Total nucleic acid was isolated from whole leaves and guard cell protoplasts, and the DNA was removed using RQ1 RNase free DNase I (Promega, Madison, WI). The absence of DNA in the samples was confirmed after saturating PCR (38 cycles) with actin-specific primers. One microgram of total RNA was used for cDNA synthesis using Omniscript RT (Qiagen, Valencia, CA) with oligo(dT)₂₀ as the primer. PCR reactions contained 1× buffer, 2 μL of the reverse transcription reaction, and 1.5 μg of forward and reverse primers in a total reaction volume of 25 μL using the following conditions: 94°C/5 min; 94°C/50 s, annealing temperature (see below)/50 s; 72°C/1 min, 72°C/5 min. PCR products were visualized on ethidium bromide–stained 1.2% agarose gels.

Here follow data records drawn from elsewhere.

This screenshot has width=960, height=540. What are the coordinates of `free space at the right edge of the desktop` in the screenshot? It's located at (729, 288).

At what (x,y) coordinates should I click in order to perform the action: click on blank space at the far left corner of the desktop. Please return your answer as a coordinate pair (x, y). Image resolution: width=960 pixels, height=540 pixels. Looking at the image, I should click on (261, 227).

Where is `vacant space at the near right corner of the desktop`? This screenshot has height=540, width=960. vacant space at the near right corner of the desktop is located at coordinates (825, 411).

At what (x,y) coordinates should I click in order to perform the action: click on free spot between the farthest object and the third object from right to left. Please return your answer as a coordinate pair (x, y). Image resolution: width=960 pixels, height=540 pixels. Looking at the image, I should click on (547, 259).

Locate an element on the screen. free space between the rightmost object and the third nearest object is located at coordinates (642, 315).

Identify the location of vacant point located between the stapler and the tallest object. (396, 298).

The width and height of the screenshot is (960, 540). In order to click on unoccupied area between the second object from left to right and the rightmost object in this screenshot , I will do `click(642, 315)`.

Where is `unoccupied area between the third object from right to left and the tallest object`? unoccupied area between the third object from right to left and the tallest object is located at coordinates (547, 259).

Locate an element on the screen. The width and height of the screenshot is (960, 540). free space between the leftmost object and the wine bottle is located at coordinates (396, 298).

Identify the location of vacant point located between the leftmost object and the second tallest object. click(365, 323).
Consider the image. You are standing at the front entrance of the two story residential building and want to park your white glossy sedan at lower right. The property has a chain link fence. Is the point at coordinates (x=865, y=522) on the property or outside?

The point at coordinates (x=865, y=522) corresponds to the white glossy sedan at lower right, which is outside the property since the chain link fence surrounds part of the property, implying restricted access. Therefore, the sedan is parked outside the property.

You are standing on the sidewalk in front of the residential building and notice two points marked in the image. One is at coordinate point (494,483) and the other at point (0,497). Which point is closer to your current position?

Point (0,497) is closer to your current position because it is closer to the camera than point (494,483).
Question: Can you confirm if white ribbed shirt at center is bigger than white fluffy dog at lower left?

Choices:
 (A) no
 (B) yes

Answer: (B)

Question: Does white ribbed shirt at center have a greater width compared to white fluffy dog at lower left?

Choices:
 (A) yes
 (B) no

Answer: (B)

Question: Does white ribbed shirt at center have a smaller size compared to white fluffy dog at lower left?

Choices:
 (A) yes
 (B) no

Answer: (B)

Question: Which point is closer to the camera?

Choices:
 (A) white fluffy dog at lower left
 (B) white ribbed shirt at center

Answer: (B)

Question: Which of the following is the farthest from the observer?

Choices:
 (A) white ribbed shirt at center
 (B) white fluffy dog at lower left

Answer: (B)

Primers used were as follows: actin (X63603) (annealing temperature, 52°C), forward, 5′-CGCGAAAAGATGACTCAAATC-3′ and reverse, 5′-AGATCCTTTCTGATATCCACG-3′; CAT (U93244) (annealing temperature, 55°C), forward, 5′-CGGATACCTGAGCGTGTTGTTCATG-3′ and reverse, 5′-GTGATTATTGTGATGAGCACAC-3′; MDHAR (BQ842867) (annealing temperature, 55°C), forward, 5′-ACTTCAAATAGCCGTTTTTAATCCA-3′ and reverse, 5′-AGTTGAACATGTTGATCATTCTC-3′; FeSOD (M55090) (annealing temperature, 53°C), forward, 5′-TGCTTTGGAGCCTCATATGAG-3′ and reverse, 5′-AAGTCCAGATAGTAAGCATGC-3′; tobacco DHAR (AY074787) (annealing temperature, 55°C), forward, 5′-AATTGGATCCCTGATTCTGATGT-3′ and reverse, 5′-GCGAAACAACGGGATTATAATTATG-3′; wheat DHAR (AY074784) (annealing temperature, 59°C), forward, 5′-AATTGGATCCCTGATTCTGATGT-3′ and reverse, 5′-GGATCCAGGGGCTTACGGGTTCACTTTC-3′; to detect wheat and tobacco DHAR (annealing temperature, 59°C), forward, 5′-AATTGGATCCCTGATTCTGATGT-3′ and reverse, 5′-AGATGGTA(G/C)AG(C/T)TTCGGAGCCA-3′.